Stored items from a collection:

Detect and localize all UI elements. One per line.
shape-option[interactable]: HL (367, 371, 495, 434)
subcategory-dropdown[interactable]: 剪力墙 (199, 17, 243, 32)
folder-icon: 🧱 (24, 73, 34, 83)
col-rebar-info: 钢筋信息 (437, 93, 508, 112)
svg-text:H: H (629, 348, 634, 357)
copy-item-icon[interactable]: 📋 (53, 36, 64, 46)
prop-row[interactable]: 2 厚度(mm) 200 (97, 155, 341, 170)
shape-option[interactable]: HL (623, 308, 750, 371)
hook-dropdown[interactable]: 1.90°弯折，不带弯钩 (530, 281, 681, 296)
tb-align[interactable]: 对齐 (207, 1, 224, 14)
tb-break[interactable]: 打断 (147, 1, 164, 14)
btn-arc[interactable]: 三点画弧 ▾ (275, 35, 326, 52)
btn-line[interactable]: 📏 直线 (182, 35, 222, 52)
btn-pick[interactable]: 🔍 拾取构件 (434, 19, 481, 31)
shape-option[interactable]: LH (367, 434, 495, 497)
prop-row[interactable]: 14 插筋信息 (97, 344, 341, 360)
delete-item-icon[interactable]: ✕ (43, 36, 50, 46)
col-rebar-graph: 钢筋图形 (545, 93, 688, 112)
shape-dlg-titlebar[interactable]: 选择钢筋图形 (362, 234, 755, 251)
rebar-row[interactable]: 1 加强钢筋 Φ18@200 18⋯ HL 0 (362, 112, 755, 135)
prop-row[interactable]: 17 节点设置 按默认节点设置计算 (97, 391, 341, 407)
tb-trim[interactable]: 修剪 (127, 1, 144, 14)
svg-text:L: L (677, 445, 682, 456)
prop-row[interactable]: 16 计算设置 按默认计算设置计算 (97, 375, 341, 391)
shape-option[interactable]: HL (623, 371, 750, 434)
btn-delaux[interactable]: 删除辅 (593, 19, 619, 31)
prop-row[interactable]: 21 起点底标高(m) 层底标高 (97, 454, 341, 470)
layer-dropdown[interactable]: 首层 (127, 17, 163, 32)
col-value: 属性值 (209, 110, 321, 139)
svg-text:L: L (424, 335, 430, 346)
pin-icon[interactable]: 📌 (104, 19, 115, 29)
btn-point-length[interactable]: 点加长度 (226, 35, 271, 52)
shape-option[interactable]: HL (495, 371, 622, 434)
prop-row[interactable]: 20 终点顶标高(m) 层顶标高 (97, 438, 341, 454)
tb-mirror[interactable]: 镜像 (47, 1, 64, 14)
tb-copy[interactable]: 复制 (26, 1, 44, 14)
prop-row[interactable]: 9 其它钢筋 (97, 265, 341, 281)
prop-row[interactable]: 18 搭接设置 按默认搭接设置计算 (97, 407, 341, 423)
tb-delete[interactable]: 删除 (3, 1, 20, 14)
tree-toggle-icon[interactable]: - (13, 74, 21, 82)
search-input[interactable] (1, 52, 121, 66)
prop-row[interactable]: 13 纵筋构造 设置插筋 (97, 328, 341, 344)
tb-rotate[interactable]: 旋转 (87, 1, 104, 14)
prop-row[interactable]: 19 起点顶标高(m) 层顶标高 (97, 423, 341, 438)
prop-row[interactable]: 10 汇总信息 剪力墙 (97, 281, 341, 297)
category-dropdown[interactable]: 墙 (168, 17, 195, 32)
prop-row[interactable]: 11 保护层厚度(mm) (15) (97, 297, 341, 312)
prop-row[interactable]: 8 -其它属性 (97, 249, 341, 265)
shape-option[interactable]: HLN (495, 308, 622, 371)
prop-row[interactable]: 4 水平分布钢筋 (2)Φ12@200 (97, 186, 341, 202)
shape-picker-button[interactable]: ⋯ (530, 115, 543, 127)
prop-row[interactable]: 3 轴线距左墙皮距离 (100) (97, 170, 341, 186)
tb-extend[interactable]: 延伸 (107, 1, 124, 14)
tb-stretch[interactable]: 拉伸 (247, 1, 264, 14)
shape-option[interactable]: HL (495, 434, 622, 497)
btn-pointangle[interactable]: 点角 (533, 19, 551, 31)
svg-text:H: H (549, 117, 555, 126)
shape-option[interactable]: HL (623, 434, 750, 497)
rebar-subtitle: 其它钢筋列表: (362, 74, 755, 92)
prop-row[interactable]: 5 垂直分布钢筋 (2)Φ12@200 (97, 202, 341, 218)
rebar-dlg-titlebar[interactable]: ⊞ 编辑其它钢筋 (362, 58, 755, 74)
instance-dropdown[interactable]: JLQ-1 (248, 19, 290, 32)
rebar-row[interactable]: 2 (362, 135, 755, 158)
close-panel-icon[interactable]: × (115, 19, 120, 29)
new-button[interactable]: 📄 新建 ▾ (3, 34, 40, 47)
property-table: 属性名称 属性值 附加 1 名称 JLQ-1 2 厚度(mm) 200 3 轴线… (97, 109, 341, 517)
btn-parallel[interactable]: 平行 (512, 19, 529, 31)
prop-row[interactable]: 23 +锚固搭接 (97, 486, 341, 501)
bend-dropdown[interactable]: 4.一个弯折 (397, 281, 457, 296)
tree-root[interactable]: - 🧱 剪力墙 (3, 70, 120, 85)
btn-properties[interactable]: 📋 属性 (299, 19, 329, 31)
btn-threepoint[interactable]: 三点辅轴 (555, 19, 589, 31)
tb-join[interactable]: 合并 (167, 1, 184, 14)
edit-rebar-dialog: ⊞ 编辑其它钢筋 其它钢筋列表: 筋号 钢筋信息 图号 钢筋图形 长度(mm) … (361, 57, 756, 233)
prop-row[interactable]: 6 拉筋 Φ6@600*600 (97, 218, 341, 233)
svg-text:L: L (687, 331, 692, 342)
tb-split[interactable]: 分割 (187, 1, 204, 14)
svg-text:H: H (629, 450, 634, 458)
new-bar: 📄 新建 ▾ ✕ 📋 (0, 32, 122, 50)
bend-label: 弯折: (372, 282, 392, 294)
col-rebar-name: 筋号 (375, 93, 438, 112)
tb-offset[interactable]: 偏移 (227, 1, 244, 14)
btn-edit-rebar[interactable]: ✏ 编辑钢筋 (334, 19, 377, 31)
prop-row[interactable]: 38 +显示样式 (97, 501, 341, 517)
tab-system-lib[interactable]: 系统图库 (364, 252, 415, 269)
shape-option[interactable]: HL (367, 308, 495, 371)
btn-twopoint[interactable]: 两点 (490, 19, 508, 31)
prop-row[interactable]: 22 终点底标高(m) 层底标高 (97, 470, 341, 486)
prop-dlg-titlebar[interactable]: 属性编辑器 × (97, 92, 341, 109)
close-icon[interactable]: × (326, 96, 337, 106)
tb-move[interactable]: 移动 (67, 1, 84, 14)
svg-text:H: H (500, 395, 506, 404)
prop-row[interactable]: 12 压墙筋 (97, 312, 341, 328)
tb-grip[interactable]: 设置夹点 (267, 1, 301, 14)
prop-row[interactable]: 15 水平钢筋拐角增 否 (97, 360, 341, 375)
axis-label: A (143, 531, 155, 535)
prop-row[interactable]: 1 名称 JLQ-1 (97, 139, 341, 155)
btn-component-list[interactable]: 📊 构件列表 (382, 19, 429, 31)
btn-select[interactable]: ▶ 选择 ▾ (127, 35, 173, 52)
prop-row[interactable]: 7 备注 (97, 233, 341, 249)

Exercise ▸
The records above must be retyped in full, exactly as written.

Final answer ▸
Detect and localize all UI elements. One per line.
shape-option[interactable]: HL (367, 371, 495, 434)
subcategory-dropdown[interactable]: 剪力墙 (199, 17, 243, 32)
folder-icon: 🧱 (24, 73, 34, 83)
col-rebar-info: 钢筋信息 (437, 93, 508, 112)
svg-text:H: H (629, 348, 634, 357)
copy-item-icon[interactable]: 📋 (53, 36, 64, 46)
prop-row[interactable]: 2 厚度(mm) 200 (97, 155, 341, 170)
shape-option[interactable]: HL (623, 308, 750, 371)
hook-dropdown[interactable]: 1.90°弯折，不带弯钩 (530, 281, 681, 296)
tb-align[interactable]: 对齐 (207, 1, 224, 14)
tb-break[interactable]: 打断 (147, 1, 164, 14)
btn-arc[interactable]: 三点画弧 ▾ (275, 35, 326, 52)
btn-line[interactable]: 📏 直线 (182, 35, 222, 52)
btn-pick[interactable]: 🔍 拾取构件 (434, 19, 481, 31)
shape-option[interactable]: LH (367, 434, 495, 497)
prop-row[interactable]: 14 插筋信息 (97, 344, 341, 360)
delete-item-icon[interactable]: ✕ (43, 36, 50, 46)
col-rebar-graph: 钢筋图形 (545, 93, 688, 112)
shape-dlg-titlebar[interactable]: 选择钢筋图形 (362, 234, 755, 251)
rebar-row[interactable]: 1 加强钢筋 Φ18@200 18⋯ HL 0 (362, 112, 755, 135)
prop-row[interactable]: 17 节点设置 按默认节点设置计算 (97, 391, 341, 407)
tb-trim[interactable]: 修剪 (127, 1, 144, 14)
svg-text:L: L (677, 445, 682, 456)
prop-row[interactable]: 16 计算设置 按默认计算设置计算 (97, 375, 341, 391)
shape-option[interactable]: HL (623, 371, 750, 434)
btn-delaux[interactable]: 删除辅 (593, 19, 619, 31)
prop-row[interactable]: 21 起点底标高(m) 层底标高 (97, 454, 341, 470)
layer-dropdown[interactable]: 首层 (127, 17, 163, 32)
col-value: 属性值 (209, 110, 321, 139)
svg-text:L: L (424, 335, 430, 346)
pin-icon[interactable]: 📌 (104, 19, 115, 29)
btn-point-length[interactable]: 点加长度 (226, 35, 271, 52)
shape-option[interactable]: HL (495, 371, 622, 434)
prop-row[interactable]: 20 终点顶标高(m) 层顶标高 (97, 438, 341, 454)
tb-mirror[interactable]: 镜像 (47, 1, 64, 14)
tb-copy[interactable]: 复制 (26, 1, 44, 14)
prop-row[interactable]: 9 其它钢筋 (97, 265, 341, 281)
prop-row[interactable]: 18 搭接设置 按默认搭接设置计算 (97, 407, 341, 423)
tb-delete[interactable]: 删除 (3, 1, 20, 14)
tree-toggle-icon[interactable]: - (13, 74, 21, 82)
search-input[interactable] (1, 52, 121, 66)
prop-row[interactable]: 13 纵筋构造 设置插筋 (97, 328, 341, 344)
tb-rotate[interactable]: 旋转 (87, 1, 104, 14)
prop-row[interactable]: 19 起点顶标高(m) 层顶标高 (97, 423, 341, 438)
prop-row[interactable]: 10 汇总信息 剪力墙 (97, 281, 341, 297)
category-dropdown[interactable]: 墙 (168, 17, 195, 32)
prop-row[interactable]: 11 保护层厚度(mm) (15) (97, 297, 341, 312)
prop-row[interactable]: 8 -其它属性 (97, 249, 341, 265)
shape-option[interactable]: HLN (495, 308, 622, 371)
prop-row[interactable]: 4 水平分布钢筋 (2)Φ12@200 (97, 186, 341, 202)
shape-picker-button[interactable]: ⋯ (530, 115, 543, 127)
prop-row[interactable]: 3 轴线距左墙皮距离 (100) (97, 170, 341, 186)
tb-extend[interactable]: 延伸 (107, 1, 124, 14)
tb-stretch[interactable]: 拉伸 (247, 1, 264, 14)
shape-option[interactable]: HL (495, 434, 622, 497)
btn-pointangle[interactable]: 点角 (533, 19, 551, 31)
svg-text:H: H (549, 117, 555, 126)
shape-option[interactable]: HL (623, 434, 750, 497)
rebar-subtitle: 其它钢筋列表: (362, 74, 755, 92)
prop-row[interactable]: 5 垂直分布钢筋 (2)Φ12@200 (97, 202, 341, 218)
rebar-dlg-titlebar[interactable]: ⊞ 编辑其它钢筋 (362, 58, 755, 74)
instance-dropdown[interactable]: JLQ-1 (248, 19, 290, 32)
rebar-row[interactable]: 2 (362, 135, 755, 158)
close-panel-icon[interactable]: × (115, 19, 120, 29)
new-button[interactable]: 📄 新建 ▾ (3, 34, 40, 47)
property-table: 属性名称 属性值 附加 1 名称 JLQ-1 2 厚度(mm) 200 3 轴线… (97, 109, 341, 517)
btn-parallel[interactable]: 平行 (512, 19, 529, 31)
prop-row[interactable]: 23 +锚固搭接 (97, 486, 341, 501)
bend-dropdown[interactable]: 4.一个弯折 (397, 281, 457, 296)
tree-root[interactable]: - 🧱 剪力墙 (3, 70, 120, 85)
btn-properties[interactable]: 📋 属性 (299, 19, 329, 31)
btn-threepoint[interactable]: 三点辅轴 (555, 19, 589, 31)
tb-join[interactable]: 合并 (167, 1, 184, 14)
edit-rebar-dialog: ⊞ 编辑其它钢筋 其它钢筋列表: 筋号 钢筋信息 图号 钢筋图形 长度(mm) … (361, 57, 756, 233)
prop-row[interactable]: 6 拉筋 Φ6@600*600 (97, 218, 341, 233)
svg-text:L: L (687, 331, 692, 342)
tb-split[interactable]: 分割 (187, 1, 204, 14)
svg-text:H: H (629, 450, 634, 458)
new-bar: 📄 新建 ▾ ✕ 📋 (0, 32, 122, 50)
bend-label: 弯折: (372, 282, 392, 294)
col-rebar-name: 筋号 (375, 93, 438, 112)
tb-offset[interactable]: 偏移 (227, 1, 244, 14)
btn-edit-rebar[interactable]: ✏ 编辑钢筋 (334, 19, 377, 31)
prop-row[interactable]: 38 +显示样式 (97, 501, 341, 517)
tab-system-lib[interactable]: 系统图库 (364, 252, 415, 269)
shape-option[interactable]: HL (367, 308, 495, 371)
btn-twopoint[interactable]: 两点 (490, 19, 508, 31)
prop-row[interactable]: 22 终点底标高(m) 层底标高 (97, 470, 341, 486)
prop-dlg-titlebar[interactable]: 属性编辑器 × (97, 92, 341, 109)
close-icon[interactable]: × (326, 96, 337, 106)
tb-move[interactable]: 移动 (67, 1, 84, 14)
svg-text:H: H (500, 395, 506, 404)
prop-row[interactable]: 12 压墙筋 (97, 312, 341, 328)
tb-grip[interactable]: 设置夹点 (267, 1, 301, 14)
prop-row[interactable]: 15 水平钢筋拐角增 否 (97, 360, 341, 375)
axis-label: A (143, 531, 155, 535)
prop-row[interactable]: 1 名称 JLQ-1 (97, 139, 341, 155)
btn-component-list[interactable]: 📊 构件列表 (382, 19, 429, 31)
btn-select[interactable]: ▶ 选择 ▾ (127, 35, 173, 52)
prop-row[interactable]: 7 备注 (97, 233, 341, 249)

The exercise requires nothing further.